The sea's surface area has now shrunk by approximately 60 percent, and its volume by almost 80 percent. Over the same time period, the salinity of the Aral Sea has increased from about 10 g/l to about 45 g/l.


The ecosystem of the Aral Sea and the river deltas feeding into it has been nearly destroyed, not least because of the much higher salinity. The land around the Aral Sea is also heavily polluted, and the people living in the area are suffering from a lack of fresh water, as well as from a number of other health problems—the receding sea has left huge plains covered with salt and toxic chemicals, which are picked up, carried away by the wind as toxic dust, and spread to the surrounding area; the population around the Aral Sea now shows high rates of certain forms of cancer and lung diseases, as well as other diseases. Crops in the region are also destroyed by salt being deposited onto the land. The town of Moynaq in Uzbekistan had at one point a thriving harbor and fishing industry employing approximately 60,000 people; now the town lies miles from the shore. Fishing boats lie scattered on dry land that was once covered by water; many of them have been there for 20 years.


Work is being done to restore in part the North Aral Sea. Irrigation works on the Syr Darya have been repaired and improved to increase its water flow, and in October 2003, the Kazakh government announced a plan to build a concrete dam (Dike Kokaral) separating the two halves of the Aral Sea. Work on this dam was completed in August 2005; since then the water level of the North Aral has risen, and its salinity has decreased. As of 2006, some recovery of sea level has been recorded, sooner than expected. "The dam has caused the small Aral's sea level to rise swiftly to 38 m (125 feet), from a low of less than 30 m (98 feet), with 42 m (138 feet) considered the level of viability." Economically significant stocks of fish have returned, and observers who had written off the North Aral Sea as an environmental catastrophe were surprised by unexpected reports that in 2006 its returning waters were already partly reviving the fishing industry and producing catches for export as far as Ukraine.

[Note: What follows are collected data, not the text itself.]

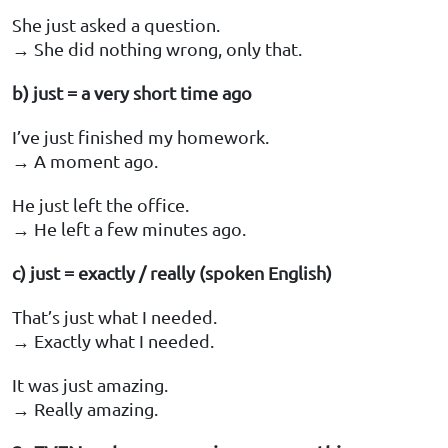
She just asked a question.
→ She did nothing wrong, only that.
b) just = a very short time ago
I’ve just finished my homework.
→ A moment ago.
He just left the office.
→ He left a few minutes ago.
c) just = exactly / really (spoken English)
That’s just what I needed.
→ Exactly what I needed.
It was just amazing.
→ Really amazing.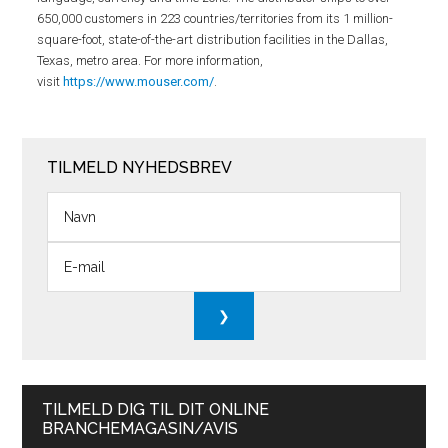
650,000 customers in 223 countries/territories from its 1 million-
square-foot, state-of-the-art distribution facilities in the Dallas,
Texas, metro area. For more information,
visit
https://www.mouser.com/
.
TILMELD NYHEDSBREV
TILMELD DIG TIL DIT ONLINE
BRANCHEMAGASIN/AVIS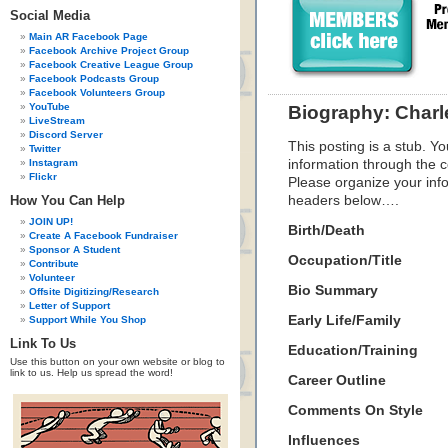
Social Media
Main AR Facebook Page
Facebook Archive Project Group
Facebook Creative League Group
Facebook Podcasts Group
Facebook Volunteers Group
YouTube
Biography: Charl
LiveStream
Discord Server
This posting is a stub. Yo
Twitter
Instagram
information through the c
Flickr
Please organize your inf
How You Can Help
headers below….
JOIN UP!
Birth/Death
Create A Facebook Fundraiser
Sponsor A Student
Occupation/Title
Contribute
Volunteer
Bio Summary
Offsite Digitizing/Research
Letter of Support
Early Life/Family
Support While You Shop
Link To Us
Education/Training
Use this button on your own website or blog to
link to us. Help us spread the word!
Career Outline
Comments On Style
Influences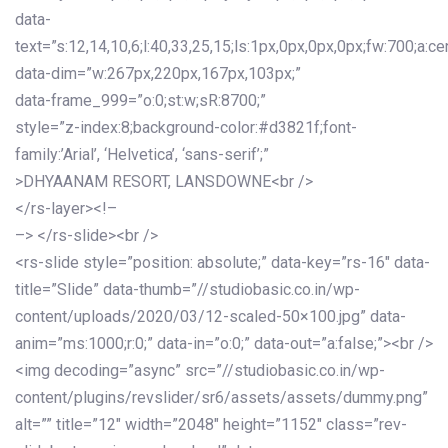
data-
text=”s:12,14,10,6;l:40,33,25,15;ls:1px,0px,0px,0px;fw:700;a:cen
data-dim=”w:267px,220px,167px,103px;”
data-frame_999=”o:0;st:w;sR:8700;”
style=”z-index:8;background-color:#d3821f;font-
family:’Arial’, ‘Helvetica’, ‘sans-serif’;”
>DHYAANAM RESORT, LANSDOWNE<br />
</rs-layer><!–
–> </rs-slide><br />
<rs-slide style=”position: absolute;” data-key=”rs-16″ data-
title=”Slide” data-thumb=”//studiobasic.co.in/wp-
content/uploads/2020/03/12-scaled-50×100.jpg” data-
anim=”ms:1000;r:0;” data-in=”o:0;” data-out=”a:false;”><br />
<img decoding=”async” src=”//studiobasic.co.in/wp-
content/plugins/revslider/sr6/assets/assets/dummy.png”
alt=”” title=”12″ width=”2048″ height=”1152″ class=”rev-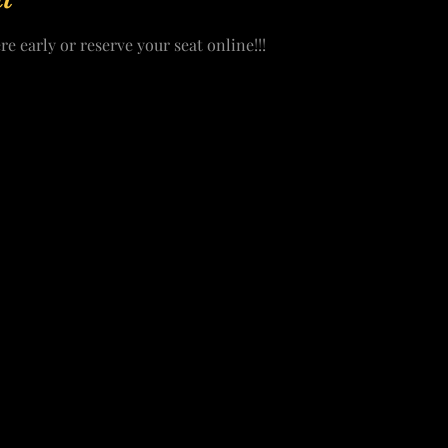
re early or reserve your seat online!!!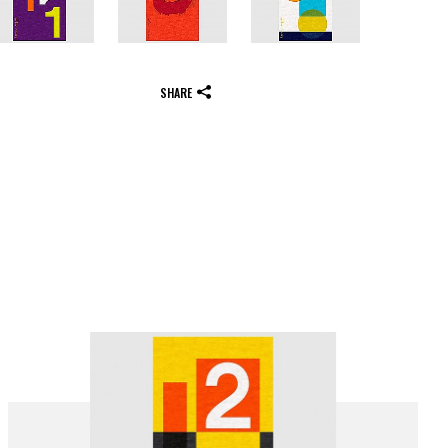
SHARE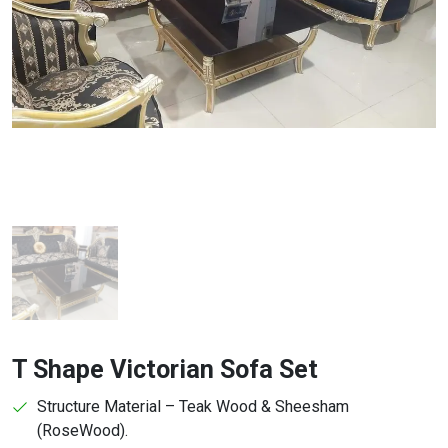
T Shape Victorian Sofa Set
Structure Material – Teak Wood & Sheesham
(RoseWood).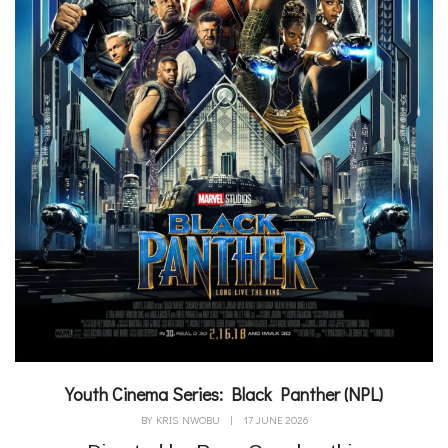
Youth Cinema Series: Black Panther (NPL)
BY
KRIS NWOBU
|
17 JUNE 2026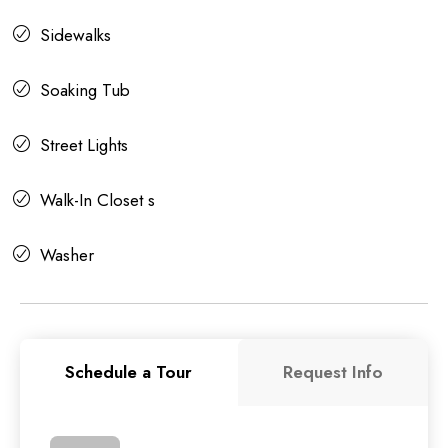
Sidewalks
Soaking Tub
Street Lights
Walk-In Closet s
Washer
Schedule a Tour
Request Info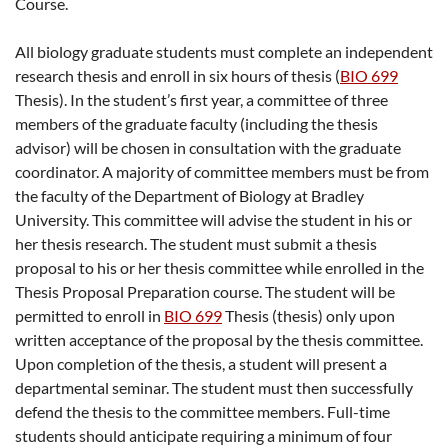
Course.
All biology graduate students must complete an independent
research thesis and enroll in six hours of thesis (
BIO 699
Thesis
). In the student’s first year, a committee of three
members of the graduate faculty (including the thesis
advisor) will be chosen in consultation with the graduate
coordinator. A majority of committee members must be from
the faculty of the Department of Biology at Bradley
University. This committee will advise the student in his or
her thesis research. The student must submit a thesis
proposal to his or her thesis committee while enrolled in the
Thesis Proposal Preparation course. The student will be
permitted to enroll in
BIO 699
Thesis
(thesis) only upon
written acceptance of the proposal by the thesis committee.
Upon completion of the thesis, a student will present a
departmental seminar. The student must then successfully
defend the thesis to the committee members. Full-time
students should anticipate requiring a minimum of four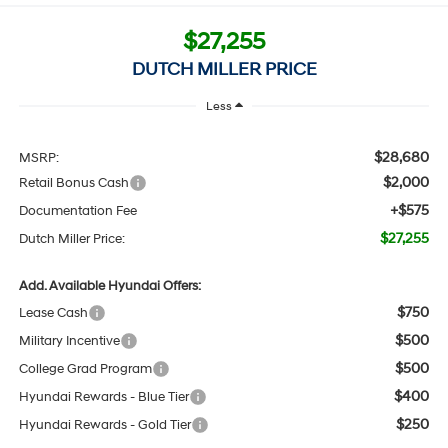
$27,255
DUTCH MILLER PRICE
Less
$28,680
MSRP:
$2,000
Retail Bonus Cash
+$575
Documentation Fee
$27,255
Dutch Miller Price:
Add. Available Hyundai Offers:
$750
Lease Cash
$500
Military Incentive
$500
College Grad Program
$400
Hyundai Rewards - Blue Tier
$250
Hyundai Rewards - Gold Tier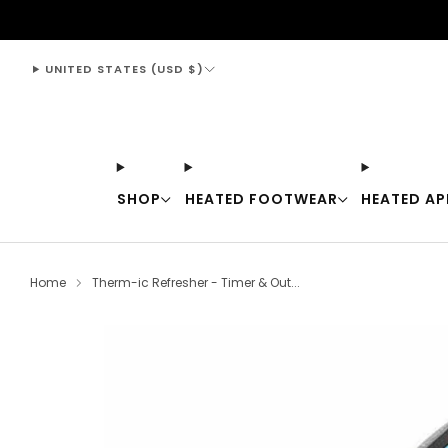
support@thewarmingstore.com
UNITED STATES (USD $)
SHOP
HEATED FOOTWEAR
HEATED AP
Home
Therm-ic Refresher - Timer & Out...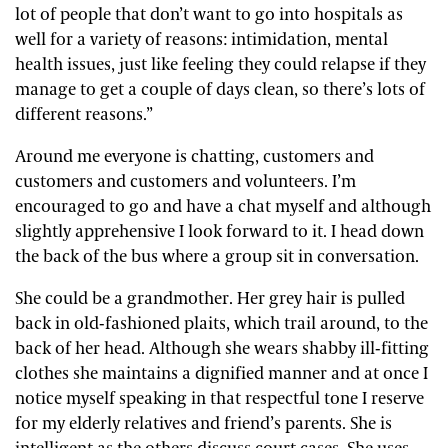
lot of people that don’t want to go into hospitals as
well for a variety of reasons: intimidation, mental
health issues, just like feeling they could relapse if they
manage to get a couple of days clean, so there’s lots of
different reasons.”
Around me everyone is chatting, customers and
customers and customers and volunteers. I’m
encouraged to go and have a chat myself and although
slightly apprehensive I look forward to it. I head down
the back of the bus where a group sit in conversation.
She could be a grandmother. Her grey hair is pulled
back in old-fashioned plaits, which trail around, to the
back of her head. Although she wears shabby ill-fitting
clothes she maintains a dignified manner and at once I
notice myself speaking in that respectful tone I reserve
for my elderly relatives and friend’s parents. She is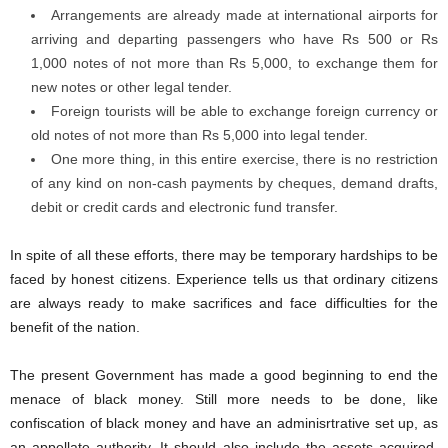
Arrangements are already made at international airports for
arriving and departing passengers who have Rs 500 or Rs
1,000 notes of not more than Rs 5,000, to exchange them for
new notes or other legal tender.
Foreign tourists will be able to exchange foreign currency or
old notes of not more than Rs 5,000 into legal tender.
One more thing, in this entire exercise, there is no restriction
of any kind on non-cash payments by cheques, demand drafts,
debit or credit cards and electronic fund transfer.
In spite of all these efforts, there may be temporary hardships to be
faced by honest citizens. Experience tells us that ordinary citizens
are always ready to make sacrifices and face difficulties for the
benefit of the nation.
The present Government has made a good beginning to end the
menace of black money. Still more needs to be done, like
confiscation of black money and have an adminisrtrative set up, as
an appellate authority. It should also include the assets acquired,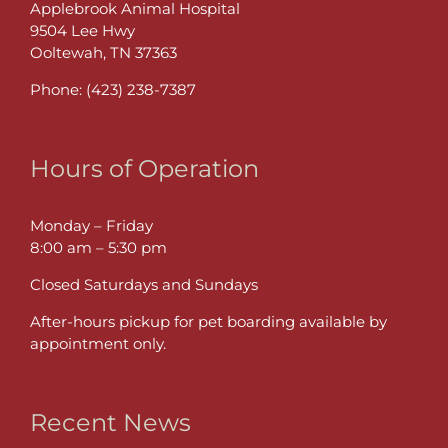
Applebrook Animal Hospital
9504 Lee Hwy
Ooltewah, TN 37363
Phone:
(423) 238-7387
Hours of Operation
Monday – Friday
8:00 am – 5:30 pm
Closed Saturdays and Sundays
After-hours pickup for pet boarding available by
appointment only.
Recent News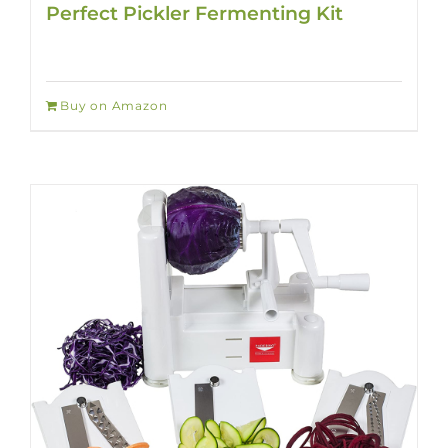
Perfect Pickler Fermenting Kit
Buy on Amazon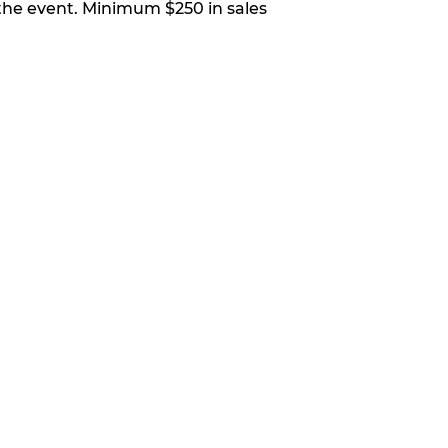
 the event. Minimum $250 in sales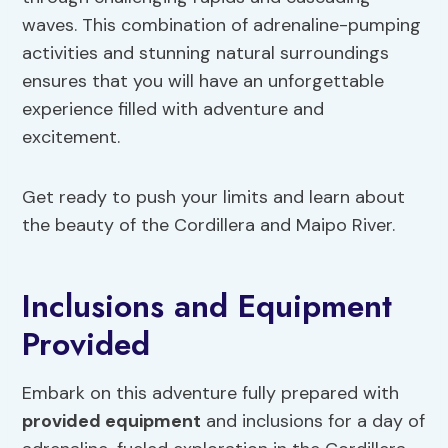
waves. This combination of adrenaline-pumping
activities and stunning natural surroundings
ensures that you will have an unforgettable
experience filled with adventure and
excitement.
Get ready to push your limits and learn about
the beauty of the Cordillera and Maipo River.
Inclusions and Equipment
Provided
Embark on this adventure fully prepared with
provided equipment
and inclusions for a day of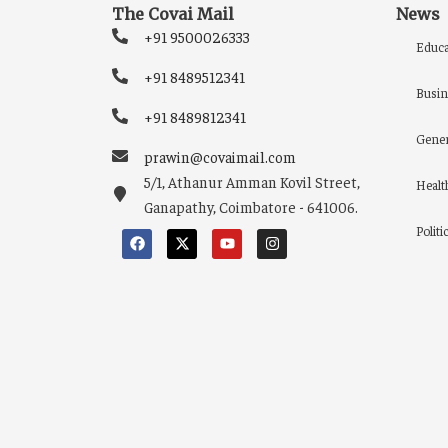
The Covai Mail
News
+91 9500026333
Educa
+91 8489512341
Busin
+91 8489812341
Gener
prawin@covaimail.com
5/1, Athanur Amman Kovil Street,
Healt
Ganapathy, Coimbatore - 641006.
Politi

The restoration reportedly gave rise to long absent rain clouds and possible microclimate changes, bringing tentative hope to an agricultural sector swallowed by a regional dustbowl, and some expansion of the shrunken sea. "The sea, which had receded almost 100 km south of the port-city of Aralsk, is now a mere 25 km away." There are plans to build a new canal to reconnect Aralsk with the sea. Construction is scheduled to begin in 2009, by which time it is hoped the distance to be covered will be only 6 km. A new dam is to be built based on a World Bank loan to Kazakhstan, with the start of construction also slated for 2009.